In PySpark, use collect_list to gather all values of a column into a list for each group when using groupBy. It is an aggregate function that returns a list of items without removing duplicates.

📐

Syntax

The collect_list function is used as an aggregate function in PySpark. It collects all values from a specified column into a list for each group defined by groupBy.

groupBy(column): Groups the DataFrame by the specified column.
agg(collect_list(column)): Aggregates the grouped data by collecting values into a list.

python

from pyspark.sql.functions import collect_list

df.groupBy('group_column').agg(collect_list('value_column').alias('collected_values'))

💻

Example

This example shows how to use collect_list to group data by a category and collect all related values into a list.

python

from pyspark.sql import SparkSession
from pyspark.sql.functions import collect_list

spark = SparkSession.builder.appName('CollectListExample').getOrCreate()

# Sample data
data = [
    ('A', 1),
    ('A', 2),
    ('B', 3),
    ('B', 4),
    ('B', 3),
    ('C', 5)
]

# Create DataFrame
columns = ['category', 'value']
df = spark.createDataFrame(data, columns)

# Use collect_list to aggregate values by category
result = df.groupBy('category').agg(collect_list('value').alias('values_list'))

result.show()

Output

+--------+-----------+ |category|values_list| +--------+-----------+ | C| [5]| | B| [3, 4, 3]| | A| [1, 2]| +--------+-----------+

⚠️

Common Pitfalls

One common mistake is expecting collect_list to remove duplicates; it does not. Use collect_set if you want unique values.

Another pitfall is using collect_list without groupBy, which will collect all values from the entire DataFrame into one list.

python

from pyspark.sql.functions import collect_set, collect_list

# Wrong: collect_list without groupBy collects all values into one list
all_values = df.agg(collect_list('value').alias('all_values')).show()

# Right: groupBy before collect_list
grouped_values = df.groupBy('category').agg(collect_list('value').alias('values_list')).show()

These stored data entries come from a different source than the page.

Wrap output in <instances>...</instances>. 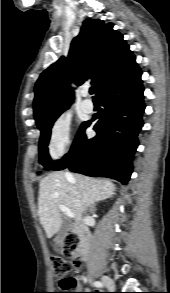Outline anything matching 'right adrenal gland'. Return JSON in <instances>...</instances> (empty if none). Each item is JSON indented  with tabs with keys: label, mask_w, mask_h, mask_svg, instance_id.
<instances>
[{
	"label": "right adrenal gland",
	"mask_w": 170,
	"mask_h": 293,
	"mask_svg": "<svg viewBox=\"0 0 170 293\" xmlns=\"http://www.w3.org/2000/svg\"><path fill=\"white\" fill-rule=\"evenodd\" d=\"M95 209V206L93 205L92 207H91V210L93 211Z\"/></svg>",
	"instance_id": "right-adrenal-gland-1"
}]
</instances>
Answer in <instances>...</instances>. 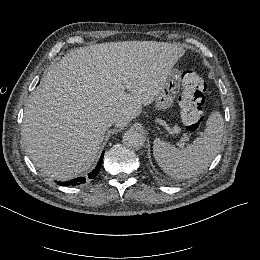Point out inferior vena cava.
Instances as JSON below:
<instances>
[{
	"mask_svg": "<svg viewBox=\"0 0 260 260\" xmlns=\"http://www.w3.org/2000/svg\"><path fill=\"white\" fill-rule=\"evenodd\" d=\"M107 122H108V126L110 127L111 125L116 123V118L115 117H109L107 119Z\"/></svg>",
	"mask_w": 260,
	"mask_h": 260,
	"instance_id": "inferior-vena-cava-1",
	"label": "inferior vena cava"
}]
</instances>
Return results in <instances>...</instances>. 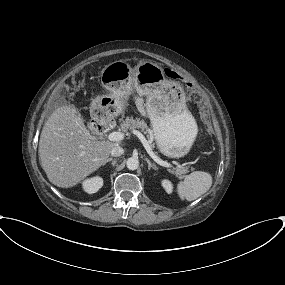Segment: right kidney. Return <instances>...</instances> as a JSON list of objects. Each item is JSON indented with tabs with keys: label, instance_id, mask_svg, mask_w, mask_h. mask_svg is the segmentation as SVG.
Returning <instances> with one entry per match:
<instances>
[{
	"label": "right kidney",
	"instance_id": "obj_1",
	"mask_svg": "<svg viewBox=\"0 0 285 285\" xmlns=\"http://www.w3.org/2000/svg\"><path fill=\"white\" fill-rule=\"evenodd\" d=\"M102 186L103 179L98 176L87 179L83 182V189L89 194L96 193Z\"/></svg>",
	"mask_w": 285,
	"mask_h": 285
}]
</instances>
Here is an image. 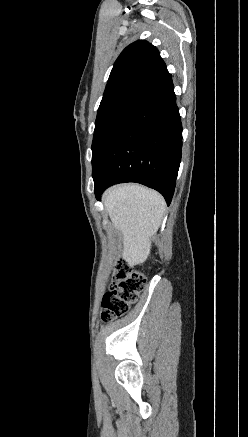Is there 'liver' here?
<instances>
[{"mask_svg":"<svg viewBox=\"0 0 248 437\" xmlns=\"http://www.w3.org/2000/svg\"><path fill=\"white\" fill-rule=\"evenodd\" d=\"M103 202L112 223L122 233L123 259L130 264L145 261L150 254L151 238L164 215L163 197L138 184H126L108 189Z\"/></svg>","mask_w":248,"mask_h":437,"instance_id":"liver-1","label":"liver"}]
</instances>
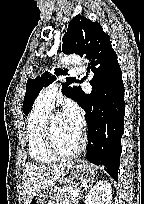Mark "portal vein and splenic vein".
I'll use <instances>...</instances> for the list:
<instances>
[{
  "instance_id": "18ae733b",
  "label": "portal vein and splenic vein",
  "mask_w": 144,
  "mask_h": 204,
  "mask_svg": "<svg viewBox=\"0 0 144 204\" xmlns=\"http://www.w3.org/2000/svg\"><path fill=\"white\" fill-rule=\"evenodd\" d=\"M71 194H72L73 196H78V195H79V191H78V190H72V191H71Z\"/></svg>"
}]
</instances>
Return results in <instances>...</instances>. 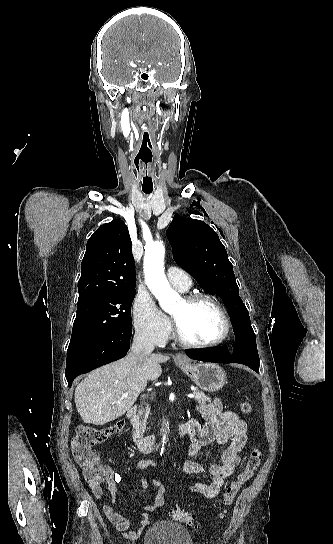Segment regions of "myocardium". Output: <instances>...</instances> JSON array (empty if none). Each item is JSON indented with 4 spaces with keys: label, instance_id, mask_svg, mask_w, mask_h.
Instances as JSON below:
<instances>
[{
    "label": "myocardium",
    "instance_id": "myocardium-1",
    "mask_svg": "<svg viewBox=\"0 0 333 544\" xmlns=\"http://www.w3.org/2000/svg\"><path fill=\"white\" fill-rule=\"evenodd\" d=\"M183 301L188 306H193V305H196V304H198L200 302H204V301L212 303L213 305H215L217 307V309L219 310V312H220V314H221V316L223 318L224 328H223L222 334L217 339H215L213 341H210V342H206V343H196V342H193V341L187 339L183 335V333L181 332L177 322L173 318V320H174V336H175L176 340L181 345H183L185 347H188V348H194V349H207V348H212V347L220 345L221 343H223L228 338V336L230 334V330H231V321H230V317H229V314L227 312V309L225 308V306H224V304L222 303L221 300H219L215 296H212V295H209V294L198 293V294H191V295L186 296Z\"/></svg>",
    "mask_w": 333,
    "mask_h": 544
}]
</instances>
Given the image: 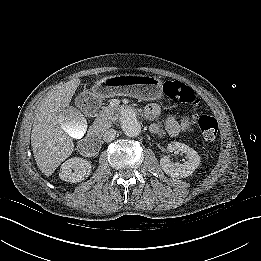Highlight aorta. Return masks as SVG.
<instances>
[{
	"mask_svg": "<svg viewBox=\"0 0 261 261\" xmlns=\"http://www.w3.org/2000/svg\"><path fill=\"white\" fill-rule=\"evenodd\" d=\"M121 126L125 135L128 137L134 138L139 136L141 133V124L137 118V114L133 109H128L122 113Z\"/></svg>",
	"mask_w": 261,
	"mask_h": 261,
	"instance_id": "1",
	"label": "aorta"
}]
</instances>
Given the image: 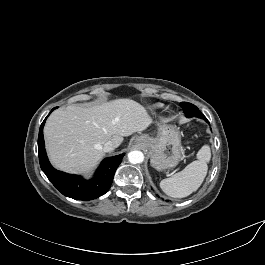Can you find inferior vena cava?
Masks as SVG:
<instances>
[{
  "label": "inferior vena cava",
  "instance_id": "inferior-vena-cava-1",
  "mask_svg": "<svg viewBox=\"0 0 265 265\" xmlns=\"http://www.w3.org/2000/svg\"><path fill=\"white\" fill-rule=\"evenodd\" d=\"M116 148V145L112 141H108L103 146L104 152H111Z\"/></svg>",
  "mask_w": 265,
  "mask_h": 265
}]
</instances>
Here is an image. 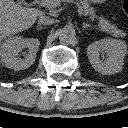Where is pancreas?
I'll return each instance as SVG.
<instances>
[{"label": "pancreas", "instance_id": "cf45deb5", "mask_svg": "<svg viewBox=\"0 0 128 128\" xmlns=\"http://www.w3.org/2000/svg\"><path fill=\"white\" fill-rule=\"evenodd\" d=\"M63 0H60L62 2ZM79 1V10L81 15L89 16L90 20H98V28L100 31L106 32L111 34L114 37H124L125 33L118 29L117 26L111 24L108 20L104 17H98L94 8L91 6L90 0H78Z\"/></svg>", "mask_w": 128, "mask_h": 128}]
</instances>
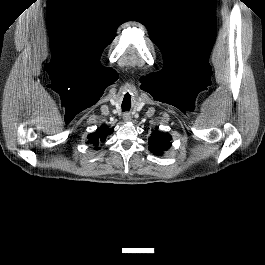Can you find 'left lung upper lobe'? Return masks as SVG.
Wrapping results in <instances>:
<instances>
[{"label": "left lung upper lobe", "instance_id": "left-lung-upper-lobe-1", "mask_svg": "<svg viewBox=\"0 0 265 265\" xmlns=\"http://www.w3.org/2000/svg\"><path fill=\"white\" fill-rule=\"evenodd\" d=\"M148 144L149 150L153 154L160 156L171 147V136L156 129L149 138Z\"/></svg>", "mask_w": 265, "mask_h": 265}]
</instances>
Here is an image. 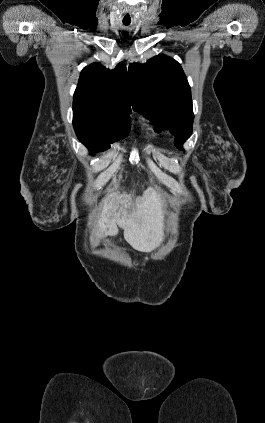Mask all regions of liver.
<instances>
[{
    "label": "liver",
    "instance_id": "obj_1",
    "mask_svg": "<svg viewBox=\"0 0 265 423\" xmlns=\"http://www.w3.org/2000/svg\"><path fill=\"white\" fill-rule=\"evenodd\" d=\"M130 197L110 193L103 199L94 244L100 238L114 236L118 226L124 230L125 240L137 251L151 252L163 242V212L158 195L137 200V214L131 217L126 208Z\"/></svg>",
    "mask_w": 265,
    "mask_h": 423
}]
</instances>
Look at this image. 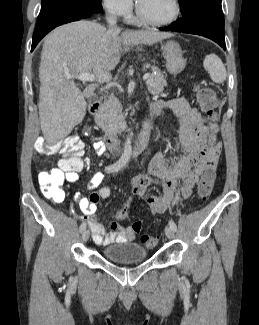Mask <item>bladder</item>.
<instances>
[{"instance_id":"obj_1","label":"bladder","mask_w":259,"mask_h":325,"mask_svg":"<svg viewBox=\"0 0 259 325\" xmlns=\"http://www.w3.org/2000/svg\"><path fill=\"white\" fill-rule=\"evenodd\" d=\"M104 257L118 264L142 262L147 258V250L136 242L114 243L103 249Z\"/></svg>"}]
</instances>
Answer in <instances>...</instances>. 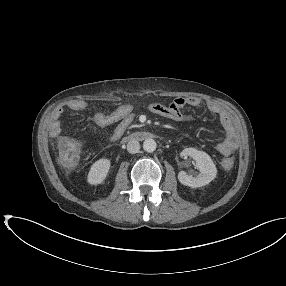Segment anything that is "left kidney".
Masks as SVG:
<instances>
[{
    "label": "left kidney",
    "mask_w": 286,
    "mask_h": 286,
    "mask_svg": "<svg viewBox=\"0 0 286 286\" xmlns=\"http://www.w3.org/2000/svg\"><path fill=\"white\" fill-rule=\"evenodd\" d=\"M181 156L184 159L191 157L196 161L197 168L200 173L194 177L187 174L185 171H180L178 174V180L181 184L189 186L191 188H198L209 184L215 179L217 175V168L213 163L211 157L203 151H199L195 148H185L181 152Z\"/></svg>",
    "instance_id": "left-kidney-1"
}]
</instances>
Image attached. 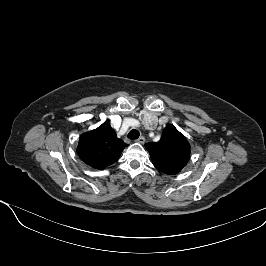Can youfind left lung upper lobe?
Returning a JSON list of instances; mask_svg holds the SVG:
<instances>
[{"mask_svg":"<svg viewBox=\"0 0 266 266\" xmlns=\"http://www.w3.org/2000/svg\"><path fill=\"white\" fill-rule=\"evenodd\" d=\"M156 169L166 174H177L188 163L190 145L173 125L165 127L159 142L145 145Z\"/></svg>","mask_w":266,"mask_h":266,"instance_id":"left-lung-upper-lobe-1","label":"left lung upper lobe"}]
</instances>
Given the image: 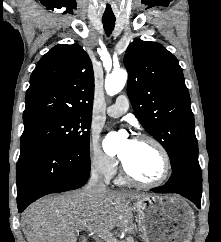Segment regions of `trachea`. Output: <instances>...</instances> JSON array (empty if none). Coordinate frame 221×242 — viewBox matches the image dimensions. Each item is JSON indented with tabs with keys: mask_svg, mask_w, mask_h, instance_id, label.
Listing matches in <instances>:
<instances>
[{
	"mask_svg": "<svg viewBox=\"0 0 221 242\" xmlns=\"http://www.w3.org/2000/svg\"><path fill=\"white\" fill-rule=\"evenodd\" d=\"M102 22H103V27H104L105 33L107 36H109L115 27V19L114 18H103Z\"/></svg>",
	"mask_w": 221,
	"mask_h": 242,
	"instance_id": "3493384b",
	"label": "trachea"
}]
</instances>
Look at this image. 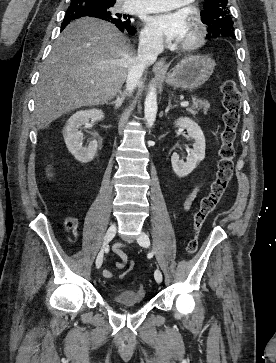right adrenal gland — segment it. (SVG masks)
Instances as JSON below:
<instances>
[{
  "mask_svg": "<svg viewBox=\"0 0 276 363\" xmlns=\"http://www.w3.org/2000/svg\"><path fill=\"white\" fill-rule=\"evenodd\" d=\"M124 99H125L124 92L119 91V95H118L116 101H112L110 103H107V105H114L115 109H119L121 107Z\"/></svg>",
  "mask_w": 276,
  "mask_h": 363,
  "instance_id": "obj_1",
  "label": "right adrenal gland"
}]
</instances>
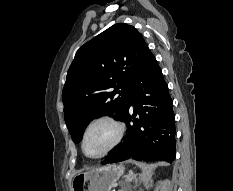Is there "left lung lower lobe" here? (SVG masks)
<instances>
[{
	"mask_svg": "<svg viewBox=\"0 0 233 191\" xmlns=\"http://www.w3.org/2000/svg\"><path fill=\"white\" fill-rule=\"evenodd\" d=\"M130 106L134 107L132 116L129 115ZM121 120L127 123V137L103 164L130 158L165 160L170 163L175 159L173 103L162 71L152 53L146 57L132 80Z\"/></svg>",
	"mask_w": 233,
	"mask_h": 191,
	"instance_id": "obj_1",
	"label": "left lung lower lobe"
}]
</instances>
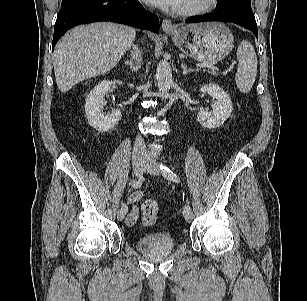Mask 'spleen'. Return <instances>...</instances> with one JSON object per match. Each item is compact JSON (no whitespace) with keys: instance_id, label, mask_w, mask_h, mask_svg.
Instances as JSON below:
<instances>
[{"instance_id":"obj_1","label":"spleen","mask_w":307,"mask_h":301,"mask_svg":"<svg viewBox=\"0 0 307 301\" xmlns=\"http://www.w3.org/2000/svg\"><path fill=\"white\" fill-rule=\"evenodd\" d=\"M238 70L235 81L242 93H248L255 82L257 74V57L252 44L242 41L237 49Z\"/></svg>"}]
</instances>
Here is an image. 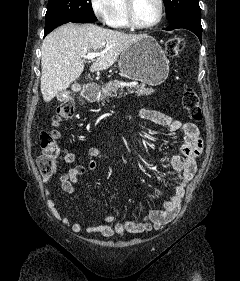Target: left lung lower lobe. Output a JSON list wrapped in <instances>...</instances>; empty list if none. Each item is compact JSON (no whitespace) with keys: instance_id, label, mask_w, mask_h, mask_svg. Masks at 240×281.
Returning a JSON list of instances; mask_svg holds the SVG:
<instances>
[{"instance_id":"0a47b994","label":"left lung lower lobe","mask_w":240,"mask_h":281,"mask_svg":"<svg viewBox=\"0 0 240 281\" xmlns=\"http://www.w3.org/2000/svg\"><path fill=\"white\" fill-rule=\"evenodd\" d=\"M178 28H184L192 31L194 34L197 35V37L201 41L202 26L200 19L190 17L181 18L172 22L167 28H165V30H173Z\"/></svg>"}]
</instances>
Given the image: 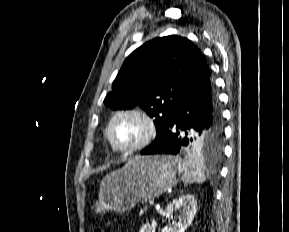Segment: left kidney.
Masks as SVG:
<instances>
[{
	"instance_id": "obj_1",
	"label": "left kidney",
	"mask_w": 289,
	"mask_h": 232,
	"mask_svg": "<svg viewBox=\"0 0 289 232\" xmlns=\"http://www.w3.org/2000/svg\"><path fill=\"white\" fill-rule=\"evenodd\" d=\"M168 215L179 212L178 220L172 222V225L165 232H185L194 219L197 211V201L193 195H182L178 199L169 203L166 208ZM140 232H154L153 227L146 223L142 226Z\"/></svg>"
}]
</instances>
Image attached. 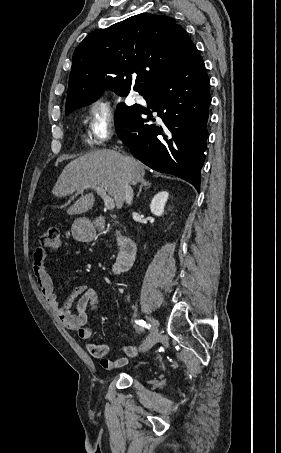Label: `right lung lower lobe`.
Instances as JSON below:
<instances>
[{
	"label": "right lung lower lobe",
	"instance_id": "98d812e1",
	"mask_svg": "<svg viewBox=\"0 0 281 453\" xmlns=\"http://www.w3.org/2000/svg\"><path fill=\"white\" fill-rule=\"evenodd\" d=\"M210 81L202 58L197 55L168 79L143 95L148 107L120 103L115 128L134 157L162 172L170 173L200 190L201 168L208 137Z\"/></svg>",
	"mask_w": 281,
	"mask_h": 453
}]
</instances>
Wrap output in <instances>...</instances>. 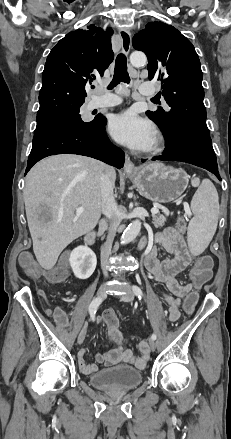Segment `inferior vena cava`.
Segmentation results:
<instances>
[{
    "label": "inferior vena cava",
    "instance_id": "inferior-vena-cava-1",
    "mask_svg": "<svg viewBox=\"0 0 231 439\" xmlns=\"http://www.w3.org/2000/svg\"><path fill=\"white\" fill-rule=\"evenodd\" d=\"M114 184L111 179V168L103 165L100 174V189L102 197V213L108 218V236L101 248V267L105 277L108 276L107 263L111 254L112 242L119 225V218L116 212V202L113 193Z\"/></svg>",
    "mask_w": 231,
    "mask_h": 439
}]
</instances>
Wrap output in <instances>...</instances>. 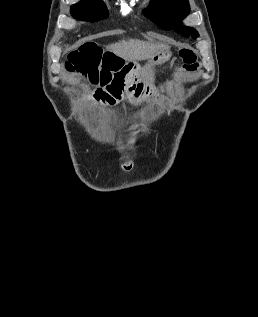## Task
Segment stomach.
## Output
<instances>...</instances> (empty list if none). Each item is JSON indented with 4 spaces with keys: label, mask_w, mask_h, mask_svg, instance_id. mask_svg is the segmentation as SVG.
Listing matches in <instances>:
<instances>
[{
    "label": "stomach",
    "mask_w": 258,
    "mask_h": 317,
    "mask_svg": "<svg viewBox=\"0 0 258 317\" xmlns=\"http://www.w3.org/2000/svg\"><path fill=\"white\" fill-rule=\"evenodd\" d=\"M169 58H171L170 50H162L160 54H154V56H152V64H162V62H166ZM126 66H129V68H133V66L134 68H137L136 76H138V80H140V82H143V68L139 66L138 62H128Z\"/></svg>",
    "instance_id": "obj_1"
}]
</instances>
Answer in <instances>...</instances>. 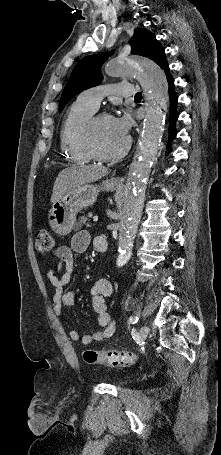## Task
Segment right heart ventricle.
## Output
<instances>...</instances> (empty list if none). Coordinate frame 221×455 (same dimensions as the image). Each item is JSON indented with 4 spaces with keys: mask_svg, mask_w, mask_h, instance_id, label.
Wrapping results in <instances>:
<instances>
[{
    "mask_svg": "<svg viewBox=\"0 0 221 455\" xmlns=\"http://www.w3.org/2000/svg\"><path fill=\"white\" fill-rule=\"evenodd\" d=\"M96 110L80 97L70 106L60 130V147L63 156L72 164H84L91 160L83 143L85 124Z\"/></svg>",
    "mask_w": 221,
    "mask_h": 455,
    "instance_id": "e07e8e85",
    "label": "right heart ventricle"
}]
</instances>
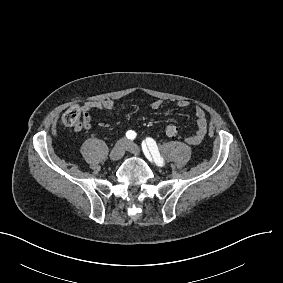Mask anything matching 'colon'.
Wrapping results in <instances>:
<instances>
[{"label":"colon","instance_id":"5ec220e1","mask_svg":"<svg viewBox=\"0 0 283 283\" xmlns=\"http://www.w3.org/2000/svg\"><path fill=\"white\" fill-rule=\"evenodd\" d=\"M80 112L81 107L79 105L69 107L63 114V122L65 126L75 131L79 130L82 127ZM165 133L168 137H175L179 133V127L175 124H169L165 128Z\"/></svg>","mask_w":283,"mask_h":283}]
</instances>
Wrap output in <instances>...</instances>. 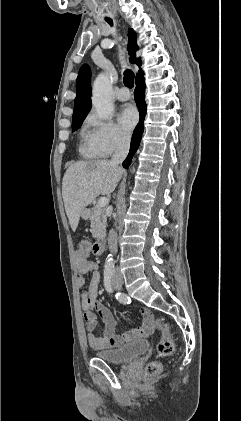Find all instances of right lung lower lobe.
Here are the masks:
<instances>
[{
  "label": "right lung lower lobe",
  "mask_w": 241,
  "mask_h": 421,
  "mask_svg": "<svg viewBox=\"0 0 241 421\" xmlns=\"http://www.w3.org/2000/svg\"><path fill=\"white\" fill-rule=\"evenodd\" d=\"M135 83H136V88L134 91V97H135V101L137 104V107L140 111V122L137 124L133 136H132V140H131V144H130V152L127 156V158L124 160L123 162V167L124 168H128L132 158L136 152V150L139 147L140 144V140H141V135L143 133V129H144V118L146 115V103H145V81H144V73L142 70L139 71L138 75L136 76L135 79Z\"/></svg>",
  "instance_id": "obj_1"
}]
</instances>
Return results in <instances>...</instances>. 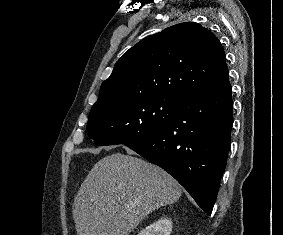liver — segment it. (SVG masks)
<instances>
[{
  "mask_svg": "<svg viewBox=\"0 0 283 235\" xmlns=\"http://www.w3.org/2000/svg\"><path fill=\"white\" fill-rule=\"evenodd\" d=\"M132 155L113 153L93 166L73 203L77 235H129L152 211L179 200L172 176Z\"/></svg>",
  "mask_w": 283,
  "mask_h": 235,
  "instance_id": "obj_1",
  "label": "liver"
}]
</instances>
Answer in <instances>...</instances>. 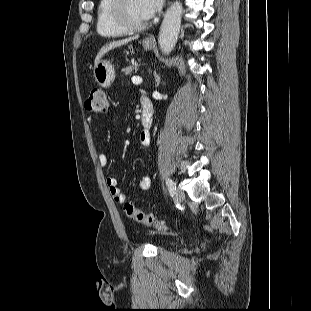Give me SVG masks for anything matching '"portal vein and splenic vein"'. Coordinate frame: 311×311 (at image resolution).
<instances>
[{
    "label": "portal vein and splenic vein",
    "mask_w": 311,
    "mask_h": 311,
    "mask_svg": "<svg viewBox=\"0 0 311 311\" xmlns=\"http://www.w3.org/2000/svg\"><path fill=\"white\" fill-rule=\"evenodd\" d=\"M132 83L133 84H135V85H139V84H141L142 83V78L141 77H139V76H134V77H132Z\"/></svg>",
    "instance_id": "1"
}]
</instances>
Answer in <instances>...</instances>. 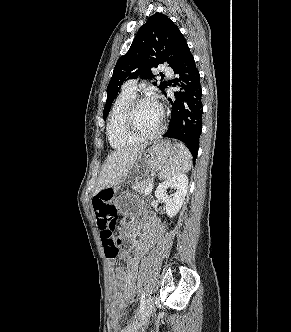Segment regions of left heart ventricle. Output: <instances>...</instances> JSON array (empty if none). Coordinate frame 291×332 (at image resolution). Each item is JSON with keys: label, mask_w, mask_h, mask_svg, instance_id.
Here are the masks:
<instances>
[{"label": "left heart ventricle", "mask_w": 291, "mask_h": 332, "mask_svg": "<svg viewBox=\"0 0 291 332\" xmlns=\"http://www.w3.org/2000/svg\"><path fill=\"white\" fill-rule=\"evenodd\" d=\"M136 128L141 133H152L161 124V112L154 101H146L139 105L135 115Z\"/></svg>", "instance_id": "obj_1"}]
</instances>
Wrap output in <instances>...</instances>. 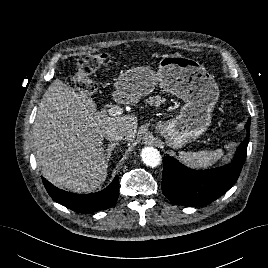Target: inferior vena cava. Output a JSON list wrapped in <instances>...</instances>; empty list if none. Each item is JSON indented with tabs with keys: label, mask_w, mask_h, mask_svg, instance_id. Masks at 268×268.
<instances>
[{
	"label": "inferior vena cava",
	"mask_w": 268,
	"mask_h": 268,
	"mask_svg": "<svg viewBox=\"0 0 268 268\" xmlns=\"http://www.w3.org/2000/svg\"><path fill=\"white\" fill-rule=\"evenodd\" d=\"M125 132L120 129V128H115V127H110V128H107L104 132V137L107 139V140H110V141H118V140H121L123 139V137L125 136Z\"/></svg>",
	"instance_id": "obj_1"
}]
</instances>
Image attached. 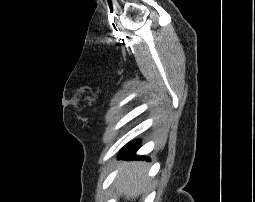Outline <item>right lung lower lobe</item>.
<instances>
[{"mask_svg": "<svg viewBox=\"0 0 255 202\" xmlns=\"http://www.w3.org/2000/svg\"><path fill=\"white\" fill-rule=\"evenodd\" d=\"M138 141H133L130 144L126 145L122 151L120 152V158H139V156H135V151L138 148Z\"/></svg>", "mask_w": 255, "mask_h": 202, "instance_id": "right-lung-lower-lobe-1", "label": "right lung lower lobe"}]
</instances>
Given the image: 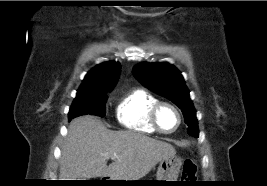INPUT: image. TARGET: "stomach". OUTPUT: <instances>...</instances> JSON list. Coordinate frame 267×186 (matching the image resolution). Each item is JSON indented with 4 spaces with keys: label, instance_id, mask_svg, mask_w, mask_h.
<instances>
[{
    "label": "stomach",
    "instance_id": "stomach-1",
    "mask_svg": "<svg viewBox=\"0 0 267 186\" xmlns=\"http://www.w3.org/2000/svg\"><path fill=\"white\" fill-rule=\"evenodd\" d=\"M181 165V158L175 154L163 158L159 163L155 180L160 182H156V185H170V182L163 181H177Z\"/></svg>",
    "mask_w": 267,
    "mask_h": 186
}]
</instances>
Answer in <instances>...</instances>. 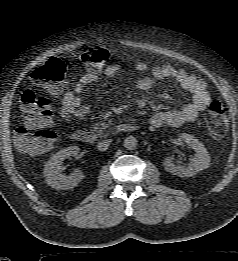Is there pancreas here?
I'll return each instance as SVG.
<instances>
[{"instance_id":"1","label":"pancreas","mask_w":238,"mask_h":261,"mask_svg":"<svg viewBox=\"0 0 238 261\" xmlns=\"http://www.w3.org/2000/svg\"><path fill=\"white\" fill-rule=\"evenodd\" d=\"M110 125V122L108 123H102V122H97L91 127V131L93 132H102L103 130L107 129Z\"/></svg>"}]
</instances>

# To remove duplicates, use collect_set
unique_values = df.groupBy('category').agg(collect_set('value').alias('unique_values')).show()

Output

+----------+ |all_values| +----------+ |[1, 2, 3, 4, 3, 5]| +----------+ +--------+-----------+ |category|values_list| +--------+-----------+ | C| [5]| | B| [3, 4, 3]| | A| [1, 2]| +--------+-----------+ +--------+-------------+ |category|unique_values| +--------+-------------+ | C| [5]| | B| [3, 4]| | A| [1, 2]| +--------+-------------+

📊

Quick Reference

collect_list(column): Collects all values into a list (duplicates included).
collect_set(column): Collects unique values into a list (no duplicates).
Always use groupBy before collect_list to aggregate by groups.
Use .alias() to name the aggregated column.

✅

Key Takeaways

Use collect_list with groupBy to gather column values into lists per group.

collect_list keeps duplicates; use collect_set to remove duplicates.

Always alias the aggregated column for clear output.

Without groupBy, collect_list aggregates all rows into one list.

collect_list is useful for creating list-type summaries in grouped data.